Fatskills
Practice. Master. Repeat.
Study Guide: Forward Deployed Engineer 101: Discovery and Requirements Gathering (Running Workshops, Technical Deep‑Dives, Asking Why)
Source: https://www.fatskills.com/forward-deployed-engineer-fde/chapter/forward-deployed-engineer-discovery-and-requirements-gathering-running-workshops-technical-deepdives-asking-why

Forward Deployed Engineer 101: Discovery and Requirements Gathering (Running Workshops, Technical Deep‑Dives, Asking Why)

By Fatskills Exam Guides Team — the exam nerds behind 28,500+ quizzes and 2.1M practice questions across 500+ global exams.

⏱️ ~12 min read

Discovery and Requirements Gathering (Running Workshops, Technical Deep‑Dives, Asking Why)



Discovery & Requirements Gathering: Field-Ready Study Guide

For Forward Deployed Engineers (FDEs) in Defense, Intelligence, and Enterprise

What This Is

Discovery and requirements gathering is the process of uncovering what the customer actually needs—not just what they say they want—before writing a single line of code. As an FDE, you’ll often work in high-stakes, constrained environments (e.g., classified networks, disaster zones, or enterprise systems with strict compliance rules) where misaligned requirements can mean mission failure, security breaches, or wasted months of work.

Field Example:
You’re deployed to a military base to integrate a computer vision model into a drone surveillance system.
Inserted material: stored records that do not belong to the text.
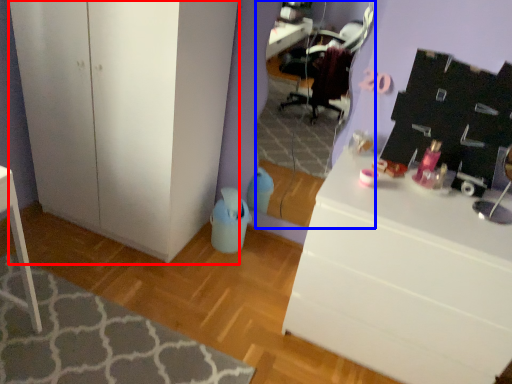 Question: Which point is further to the camera, cabinetry (highlighted by a red box) or mirror (highlighted by a blue box)?

Choices:
 (A) cabinetry
 (B) mirror

Answer: (B) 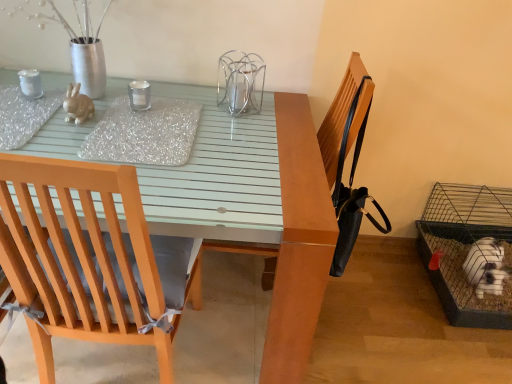 Find the location of `vacant area situated to the left side of clear glass candle at center`. vacant area situated to the left side of clear glass candle at center is located at coordinates (103, 107). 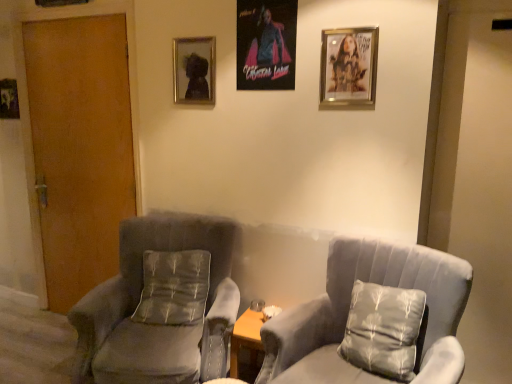 Measure the distance between point (9,94) and camera.

Point (9,94) is 2.84 meters away from camera.

Identify the location of satin gray pillow at right, which is counted as the first pillow, starting from the right. (383, 330).

Image resolution: width=512 pixels, height=384 pixels. What do you see at coordinates (174, 288) in the screenshot? I see `silky gray pillow at center, the 2th pillow in the right-to-left sequence` at bounding box center [174, 288].

At what (x,y) coordinates should I click in order to perform the action: click on silky gray pillow at center, the 2th pillow in the right-to-left sequence. Please return your answer as a coordinate pair (x, y). Looking at the image, I should click on (174, 288).

This screenshot has width=512, height=384. Describe the element at coordinates (348, 66) in the screenshot. I see `gold metallic picture frame at upper right, which ranks as the first picture frame in front-to-back order` at that location.

Measure the distance between point (x=286, y=38) and camera.

6.87 feet.

Where is `metallic silver picture frame at upper center, positioned as the 2th picture frame in back-to-front order`? metallic silver picture frame at upper center, positioned as the 2th picture frame in back-to-front order is located at coordinates (194, 70).

Image resolution: width=512 pixels, height=384 pixels. Identify the location of metallic silver picture frame at left, placed as the 1th picture frame when sorted from back to front. (9, 99).

From a real-world perspective, between silky gray pillow at center, the 2th pillow in the right-to-left sequence, and metallic poster at center, which ranks as the 2th picture frame in right-to-left order, who is vertically lower?

In real-world perspective, silky gray pillow at center, the 2th pillow in the right-to-left sequence, is lower.

Is silky gray pillow at center, which ranks as the 1th pillow in left-to-right order, completely or partially outside of metallic poster at center, which is the third picture frame from left to right?

Yes.

Is silky gray pillow at center, which ranks as the 1th pillow in left-to-right order, looking in the opposite direction of metallic poster at center, the 2th picture frame in the front-to-back sequence?

No, metallic poster at center, the 2th picture frame in the front-to-back sequence, is not at the back of silky gray pillow at center, which ranks as the 1th pillow in left-to-right order.

There is a metallic poster at center, which ranks as the 2th picture frame in right-to-left order. Where is `the 2nd pillow below it (from a real-world perspective)`? the 2nd pillow below it (from a real-world perspective) is located at coordinates (174, 288).

Is the position of metallic silver picture frame at upper center, the third picture frame when ordered from front to back, more distant than that of suede gray chair at center, arranged as the 2th chair when viewed from the left?

Yes, it is.

Between point (181, 91) and point (380, 265), which one is positioned behind?

Positioned behind is point (181, 91).

Considering the relative sizes of metallic silver picture frame at upper center, the third picture frame when ordered from front to back, and suede gray chair at center, arranged as the 2th chair when viewed from the left, in the image provided, is metallic silver picture frame at upper center, the third picture frame when ordered from front to back, thinner than suede gray chair at center, arranged as the 2th chair when viewed from the left,?

Correct, the width of metallic silver picture frame at upper center, the third picture frame when ordered from front to back, is less than that of suede gray chair at center, arranged as the 2th chair when viewed from the left.

Which object is further away from the camera, metallic poster at center, the 3th picture frame when ordered from back to front, or suede gray chair at center, arranged as the 2th chair when viewed from the left?

metallic poster at center, the 3th picture frame when ordered from back to front, is more distant.

From a real-world perspective, is metallic poster at center, the 2th picture frame in the front-to-back sequence, positioned under suede gray chair at center, acting as the 1th chair starting from the right, based on gravity?

No, from a real-world perspective, metallic poster at center, the 2th picture frame in the front-to-back sequence, is not beneath suede gray chair at center, acting as the 1th chair starting from the right.

From the picture: Does metallic poster at center, the 2th picture frame in the front-to-back sequence, contain suede gray chair at center, acting as the 1th chair starting from the right?

That's incorrect, suede gray chair at center, acting as the 1th chair starting from the right, is not inside metallic poster at center, the 2th picture frame in the front-to-back sequence.

Considering the relative sizes of metallic poster at center, which is the third picture frame from left to right, and suede gray chair at center, acting as the 1th chair starting from the right, in the image provided, is metallic poster at center, which is the third picture frame from left to right, shorter than suede gray chair at center, acting as the 1th chair starting from the right,?

Yes.

Is metallic silver picture frame at upper center, the third picture frame when ordered from front to back, at the right side of metallic poster at center, the 3th picture frame when ordered from back to front?

No.

Who is bigger, metallic silver picture frame at upper center, arranged as the 3th picture frame when viewed from the right, or metallic poster at center, the 3th picture frame when ordered from back to front?

metallic silver picture frame at upper center, arranged as the 3th picture frame when viewed from the right.

Which of these two, metallic silver picture frame at upper center, positioned as the 2th picture frame in back-to-front order, or metallic poster at center, which ranks as the 2th picture frame in right-to-left order, stands taller?

metallic poster at center, which ranks as the 2th picture frame in right-to-left order.

Which is closer, (314, 362) or (352, 42)?

Point (314, 362) appears to be closer to the viewer than point (352, 42).

Is the position of suede gray chair at center, acting as the 1th chair starting from the right, less distant than that of gold metallic picture frame at upper right, which ranks as the first picture frame in front-to-back order?

Yes, it is in front of gold metallic picture frame at upper right, which ranks as the first picture frame in front-to-back order.

From the picture: Which object is wider, suede gray chair at center, acting as the 1th chair starting from the right, or gold metallic picture frame at upper right, which ranks as the first picture frame in front-to-back order?

suede gray chair at center, acting as the 1th chair starting from the right, is wider.

Considering the sizes of objects metallic silver picture frame at upper center, positioned as the 2th picture frame in back-to-front order, and velvet gray armchair at left, which is the second chair from right to left, in the image provided, who is thinner, metallic silver picture frame at upper center, positioned as the 2th picture frame in back-to-front order, or velvet gray armchair at left, which is the second chair from right to left,?

Thinner between the two is metallic silver picture frame at upper center, positioned as the 2th picture frame in back-to-front order.

Is the surface of metallic silver picture frame at upper center, positioned as the 2th picture frame in back-to-front order, in direct contact with velvet gray armchair at left, which is the second chair from right to left?

They are not placed beside each other.

Is metallic silver picture frame at upper center, the third picture frame when ordered from front to back, bigger than velvet gray armchair at left, the first chair viewed from the left?

No.

Between metallic silver picture frame at upper center, which appears as the second picture frame when viewed from the left, and velvet gray armchair at left, the first chair viewed from the left, which one appears on the left side from the viewer's perspective?

From the viewer's perspective, velvet gray armchair at left, the first chair viewed from the left, appears more on the left side.

Considering the positions of objects satin gray pillow at right, which is the 2th pillow from left to right, and metallic silver picture frame at left, the 4th picture frame in the front-to-back sequence, in the image provided, who is more to the right, satin gray pillow at right, which is the 2th pillow from left to right, or metallic silver picture frame at left, the 4th picture frame in the front-to-back sequence,?

From the viewer's perspective, satin gray pillow at right, which is the 2th pillow from left to right, appears more on the right side.

Is point (367, 300) closer or farther from the camera than point (0, 87)?

Point (367, 300) is closer to the camera than point (0, 87).

Does satin gray pillow at right, the 1th pillow viewed from the front, lie in front of metallic silver picture frame at left, which appears as the first picture frame when viewed from the left?

Yes.

From a real-world perspective, who is located higher, satin gray pillow at right, the 1th pillow viewed from the front, or metallic silver picture frame at left, which appears as the first picture frame when viewed from the left?

metallic silver picture frame at left, which appears as the first picture frame when viewed from the left.

This screenshot has width=512, height=384. Find the location of `the 1st picture frame in front of the silky gray pillow at center, acting as the second pillow starting from the front, counting from the anchor's position`. the 1st picture frame in front of the silky gray pillow at center, acting as the second pillow starting from the front, counting from the anchor's position is located at coordinates (266, 44).

Identify the location of chair that is the 2nd one when counting downward from the metallic silver picture frame at upper center, the third picture frame when ordered from front to back (from the image's perspective). This screenshot has width=512, height=384. (349, 309).

Considering their positions, is wooden door at left positioned closer to gold metallic picture frame at upper right, acting as the fourth picture frame starting from the left, than velvet gray armchair at left, which is the second chair from right to left?

Based on the image, velvet gray armchair at left, which is the second chair from right to left, appears to be nearer to gold metallic picture frame at upper right, acting as the fourth picture frame starting from the left.

Based on their spatial positions, is silky gray pillow at center, which is the 1th pillow in back-to-front order, or wooden door at left further from metallic poster at center, which ranks as the 2th picture frame in right-to-left order?

Among the two, silky gray pillow at center, which is the 1th pillow in back-to-front order, is located further to metallic poster at center, which ranks as the 2th picture frame in right-to-left order.

Which object lies nearer to the anchor point satin gray pillow at right, the 1th pillow viewed from the front, metallic silver picture frame at left, the 4th picture frame in the front-to-back sequence, or metallic silver picture frame at upper center, which appears as the second picture frame when viewed from the left?

The object closer to satin gray pillow at right, the 1th pillow viewed from the front, is metallic silver picture frame at upper center, which appears as the second picture frame when viewed from the left.

Looking at the image, which one is located closer to gold metallic picture frame at upper right, which ranks as the first picture frame in front-to-back order, suede gray chair at center, arranged as the 2th chair when viewed from the left, or metallic poster at center, which ranks as the 2th picture frame in right-to-left order?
The customer says, “We need real-time object detection.” But after digging deeper, you learn: - The drone feeds are air-gapped (no cloud, no internet).
- The model must run on edge hardware with 4GB RAM and no GPU.
- The output must feed into a legacy C2 (Command & Control) system that only accepts XML over a serial port.
- The customer’s “real-time” definition is <500ms latency, but their network introduces 300ms of jitter.

If you’d built the “real-time object detection” they asked for without this context, you’d have delivered a useless system. Instead, you: 1. Ran a technical deep-dive workshop to map the data flow.
2. Asked “Why?” five times to uncover hidden constraints.
3. Prototyped a lightweight ONNX model that runs on CPU and outputs XML.
4. Deployed it via sneakernet (USB drives) because the network was air-gapped.

This is discovery in action.


Key Terms & Concepts

  • Ask vs. Infer:
  • Ask: What the customer explicitly requests (e.g., “We need a dashboard”).
  • Infer: What the data/mission actually requires (e.g., “The dashboard is useless without role-based access control (RBAC) because analysts can’t see classified data”).
  • Tool: Use Miro or Excalidraw to whiteboard the gap between the two.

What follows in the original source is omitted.